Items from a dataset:
==================================================

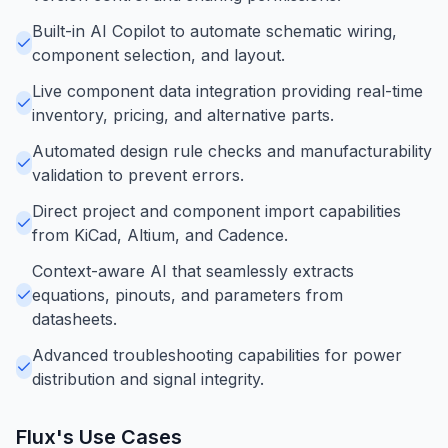
Built-in AI Copilot to automate schematic wiring,
component selection, and layout.
Live component data integration providing real-time
inventory, pricing, and alternative parts.
Automated design rule checks and manufacturability
validation to prevent errors.
Direct project and component import capabilities
from KiCad, Altium, and Cadence.
Context-aware AI that seamlessly extracts
equations, pinouts, and parameters from
datasheets.
Advanced troubleshooting capabilities for power
distribution and signal integrity.
Flux
's Use Cases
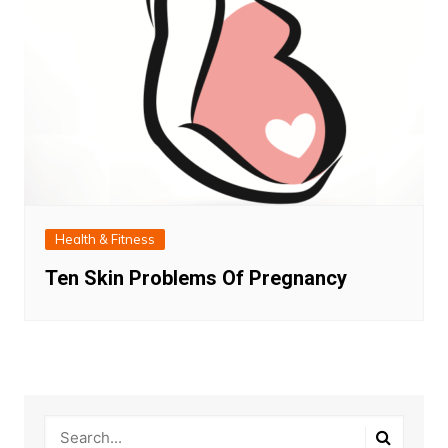
Health & Fitness
Ten Skin Problems Of Pregnancy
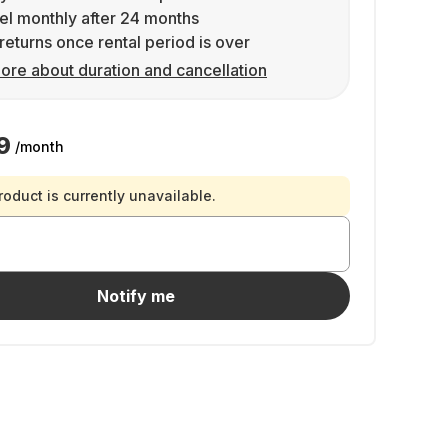
l monthly after 24 months
returns once rental period is over
ore about duration and cancellation
9
/month
roduct is currently unavailable.
Notify me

==================================================

Give again, exactly as written, the lines from the one with "Ten Skin Problems Of Pregnancy" through the last line of the entries above, but skip the pictures.

Ten Skin Problems Of Pregnancy
l monthly after 24 months
returns once rental period is over
ore about duration and cancellation
9
/month
roduct is currently unavailable.
Notify me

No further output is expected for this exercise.